JPMorgan Says 33% Vote for Study on Splitting CEO-Chairman Rolesby
JPMorgan Chase & Co. investors followed management’s recommendations on shareholder proposals, rejecting attempts to consider an independent chairman and a breakup of the biggest U.S. bank by assets.
Based on a preliminary count, 33 percent of shareholders voted in favor of a proposal to split the roles of chairman and chief executive officer, the company said Tuesday at its annual meeting in New Orleans. A proposal to study whether the New York-based company should sell off its non-banking assets was rejected, with just 2.9 percent supporting the measure.
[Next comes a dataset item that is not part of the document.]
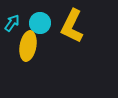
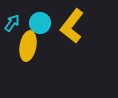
yellow L-shape: rotated 12 degrees clockwise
Proxy advisers Glass Lewis & Co. and Institutional Shareholder Services had recommended investors vote to separate the bank’s two most powerful roles. Similar proposals were defeated last year and in 2013. The idea was also put forth in 2014 and withdrawn before a vote. The issue resulted in a special vote last year at Bank of America Corp. after CEO Brian Moynihan added the chairman role without shareholder input. He ultimately prevailed.
JPMorgan said last month in a filing that directors reviewed the company’s leadership structure earlier this year and concluded that Jamie Dimon’s combined CEO-chairman role, along with a lead independent director, provided the best oversight.
All of the company’s directors were elected, JPMorgan said.